**Goal of the exercise**
Starting with the line that has "roblem with drones.", retype each line down to the end of the entries below, without leaving any out or adding any.

── Records to use ──

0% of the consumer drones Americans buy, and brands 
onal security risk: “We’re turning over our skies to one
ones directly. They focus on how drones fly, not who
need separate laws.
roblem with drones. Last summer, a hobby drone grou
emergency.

───

**Result for this exercise**
roblem with drones. Last summer, a hobby drone grou
emergency.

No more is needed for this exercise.